Dataset excerpts:
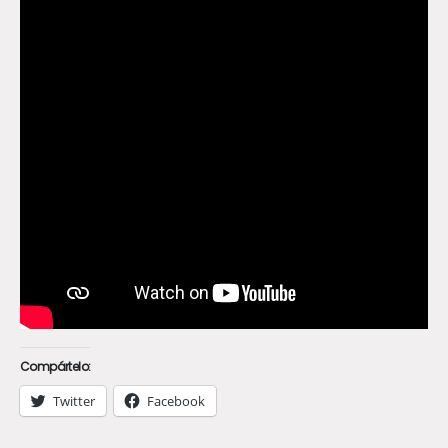
Compártelo:
Twitter
Facebook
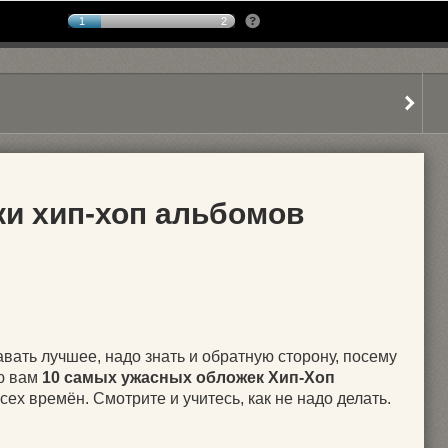
1
2
и хип-хоп альбомов
авать лучшее, надо знать и обратную сторону, посему
ю вам
10 самых ужасных обложек Хип-Хоп
сех времён. Смотрите и учитесь, как не надо делать.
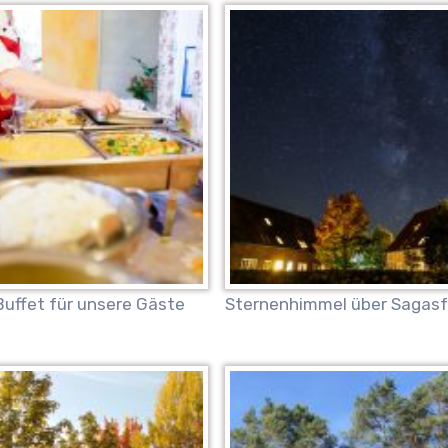
Buffet für unsere Gäste
Sternenhimmel über Sagasf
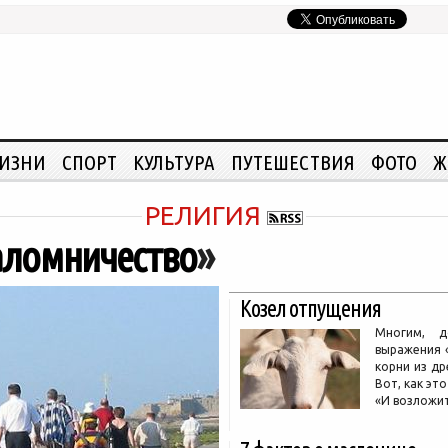
ЖИЗНИ
СПОРТ
КУЛЬТУРА
ПУТЕШЕСТВИЯ
ФОТО
Ж
РЕЛИГИЯ
аломничество
»
Козел отпущения
Многим, д
выражения 
корни из др
Вот, как эт
«И возложит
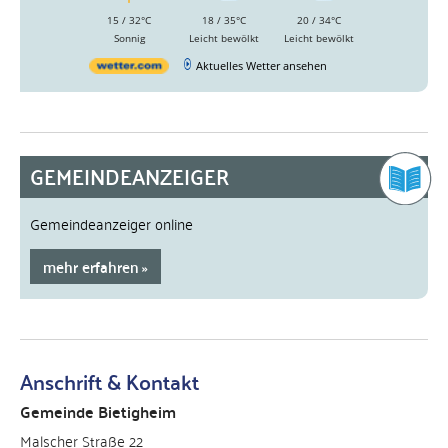
15 / 32°C
18 / 35°C
20 / 34°C
Sonnig
Leicht bewölkt
Leicht bewölkt
Aktuelles Wetter ansehen
GEMEINDEANZEIGER
Gemeindeanzeiger online
mehr erfahren
Anschrift & Kontakt
Gemeinde Bietigheim
Malscher Straße 22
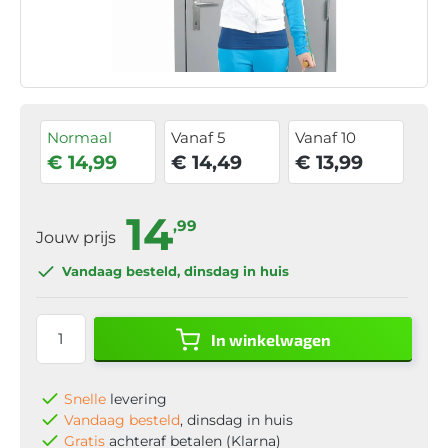
Normaal
Vanaf 5
Vanaf 10
€ 14,99
€ 14,49
€ 13,99
14
,99
Jouw prijs
Vandaag besteld
, dinsdag in huis
In winkelwagen
Snelle
levering
Vandaag besteld
, dinsdag in huis
Gratis
achteraf betalen (Klarna)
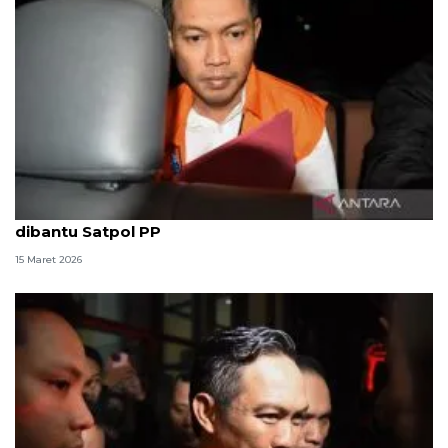
KPK sebut Bupati Cilacap peras perangkat daerah
dibantu Satpol PP
15 Maret 2026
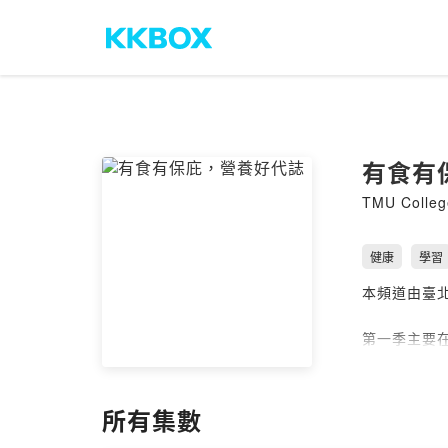
有食有
TMU College
健康
學習
本頻道由臺
第一季主要
--
Hosting pr
所有集數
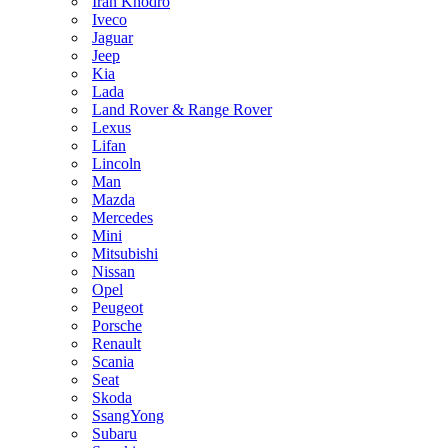
Iran Khodro
Iveco
Jaguar
Jeep
Kia
Lada
Land Rover & Range Rover
Lexus
Lifan
Lincoln
Man
Mazda
Mercedes
Mini
Mitsubishi
Nissan
Opel
Peugeot
Porsche
Renault
Scania
Seat
Skoda
SsangYong
Subaru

▶ _Exercise instructions_:
Once more, please print all the lines above exactly, without their pictures.

▶ _Output for this exercise_:
Compártelo:
Twitter
Facebook
1
2
и хип-хоп альбомов
авать лучшее, надо знать и обратную сторону, посему
ю вам
10 самых ужасных обложек Хип-Хоп
сех времён. Смотрите и учитесь, как не надо делать.
Buffet für unsere Gäste
Sternenhimmel über Sagasf
ЖИЗНИ
СПОРТ
КУЛЬТУРА
ПУТЕШЕСТВИЯ
ФОТО
Ж
РЕЛИГИЯ
аломничество
»
Козел отпущения
Многим, д
выражения 
корни из др
Вот, как эт
«И возложит
15 / 32°C
18 / 35°C
20 / 34°C
Sonnig
Leicht bewölkt
Leicht bewölkt
Aktuelles Wetter ansehen
GEMEINDEANZEIGER
Gemeindeanzeiger online
mehr erfahren
Anschrift & Kontakt
Gemeinde Bietigheim
Malscher Straße 22
Normaal
Vanaf 5
Vanaf 10
€ 14,99
€ 14,49
€ 13,99
14
,99
Jouw prijs
Vandaag besteld
, dinsdag in huis
In winkelwagen
Snelle
levering
Vandaag besteld
, dinsdag in huis
Gratis
achteraf betalen (Klarna)
KPK sebut Bupati Cilacap peras perangkat daerah
dibantu Satpol PP
15 Maret 2026
有食有
TMU College
健康
學習
本頻道由臺
第一季主要
--
Hosting pr
所有集數
Iran Khodro
Iveco
Jaguar
Jeep
Kia
Lada
Land Rover & Range Rover
Lexus
Lifan
Lincoln
Man
Mazda
Mercedes
Mini
Mitsubishi
Nissan
Opel
Peugeot
Porsche
Renault
Scania
Seat
Skoda
SsangYong
Subaru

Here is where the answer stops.